Four years after the 9-11 attacks, lower Manhattan’s office market is on the mend. But 7 World Trade Center, one of the first towers to rise along Ground Zero, is lagging behind the recovery with just 40,000 sq. ft. of its entire 1.7 million sq. ft. leased as of late December. The problem, say brokerage sources, are the above-market rents at 7 World Trade Center, which is being developed by Silverstein Properties and is slated for occupancy in March.
Yet the 7 World Trade Center's plight hardly mirrors the health of the submarket as a whole. CB Richard Ellis reports that downtown leasing absorption over the first 11 months of 2005 increased by roughly 500,000 sq. ft. versus all of 2004. Last year, Silverstein hired CB Richard Ellis to market 7 World Trade Center's office space. Neither Silverstein nor a leasing agent from CBRE could be reached for comment.
"This is a very impressive building, possibly the most advanced office building in Manhattan," says Howard Nottingham, executive managing director at Manhattan-based brokerage Studley. "But there's plenty of good office space in the downtown market that is leasing for much less than [Silverstein] is asking for."
CBRE data pegged the average asking price for Class-A downtown office space at around $30 per sq. ft. at the end of November. Leasing broker Nottingham says that asking rents at 7 World Trade Center are as high as $55 per sq. ft., though rent subsidies knock that price into the high $40 to $45 per sq. ft. range.
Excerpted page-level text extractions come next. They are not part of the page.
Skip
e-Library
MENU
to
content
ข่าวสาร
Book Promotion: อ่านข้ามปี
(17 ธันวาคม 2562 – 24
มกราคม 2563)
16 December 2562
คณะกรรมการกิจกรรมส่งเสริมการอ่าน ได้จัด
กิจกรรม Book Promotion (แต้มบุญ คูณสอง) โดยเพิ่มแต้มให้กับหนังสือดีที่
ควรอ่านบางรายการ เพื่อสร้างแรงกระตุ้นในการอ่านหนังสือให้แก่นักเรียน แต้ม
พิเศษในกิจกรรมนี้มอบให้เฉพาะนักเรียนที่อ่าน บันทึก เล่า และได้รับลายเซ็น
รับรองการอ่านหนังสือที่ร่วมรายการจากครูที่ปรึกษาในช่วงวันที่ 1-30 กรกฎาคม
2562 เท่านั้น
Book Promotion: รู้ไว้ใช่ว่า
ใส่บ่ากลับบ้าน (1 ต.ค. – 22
Above-market asking rents aren't the only challenge that Silverstein faces at 7 World Trade Center, says Nottingham. Many prospective tenants may shy away from working in a building located at the center of what will be a busy construction site for the next several years. "That's not so easy for many tenants to do, especially when they'll be overlooking the pit," says Nottingham, referring to the scooped-out Ground Zero site to the south of 7 World Trade Center.
Meanwhile, CoStar Group reports that downtown office towers 3 World Financial Center and 55 Water Street were the second and third most active Manhattan properties, based on leasing volume, in the first eleven months of 2005. This activity suggests that large tenants are leasing space in lower Manhattan, which has helped bring vacancy down to 14.5% from 15.8% from November 2004 through November 2005.
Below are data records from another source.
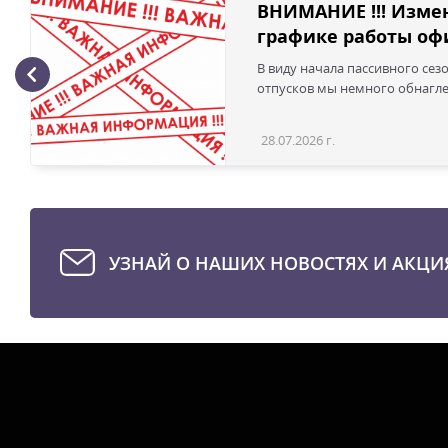
ВНИМАНИЕ !!! Изме
графике работы офи
В виду начала пассивного сез
отпусков мы немного обнаглел
28.07.2026 г.
УЗНАЙ О НАШИХ НОВОСТЯХ И АКЦИ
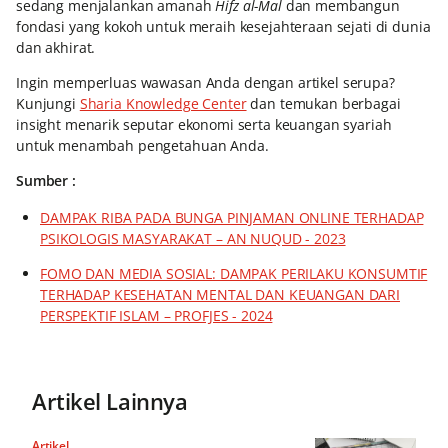
sedang menjalankan amanah
Hifz al-Mal
dan membangun
fondasi yang kokoh untuk meraih kesejahteraan sejati di dunia
dan akhirat.
Ingin memperluas wawasan Anda dengan artikel serupa?
Kunjungi
Sharia Knowledge Center
dan temukan berbagai
insight menarik seputar ekonomi serta keuangan syariah
untuk menambah pengetahuan Anda.
Sumber :
DAMPAK RIBA PADA BUNGA PINJAMAN ONLINE TERHADAP
PSIKOLOGIS MASYARAKAT – AN NUQUD - 2023
FOMO DAN MEDIA SOSIAL: DAMPAK PERILAKU KONSUMTIF
TERHADAP KESEHATAN MENTAL DAN KEUANGAN DARI
PERSPEKTIF ISLAM – PROFJES - 2024
Artikel Lainnya
Artikel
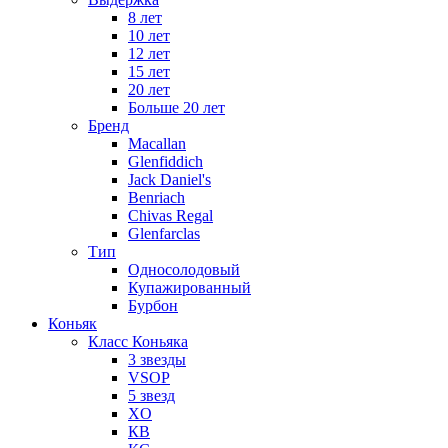
8 лет
10 лет
12 лет
15 лет
20 лет
Больше 20 лет
Бренд
Macallan
Glenfiddich
Jack Daniel's
Benriach
Chivas Regal
Glenfarclas
Тип
Односолодовый
Купажированный
Бурбон
Коньяк
Класс Коньяка
3 звезды
VSOP
5 звезд
XO
КВ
Nottingham believes that there's no guarantee that five new office towers will ultimately be built on the World Trade Center site, even though Silverstein owns those development rights. Indeed, Silverstein has rights to build as many as five towers on the Ground Zero site, including the 2.6 million sq. ft. Freedom Tower. Even so, the Freedom Tower isn't expected to be finished until 2011, and the other towers will arrive between 2012 and 2013. And, if all six towers are ultimately developed on the site, there will an extra 10 million sq. ft. of office space on the market within seven years.
That may be a lot of time, but it's also a lot of space. And if filling 7 World Trade Center is any indication, leasing some 10 million sq. ft. of added space down the road might not be so simple. To Nottingham of Studley, however, demand should follow the rebuilding of lower Manhattan. He says: "Over the long term, I'm very optimistic about the lower Manhattan office market."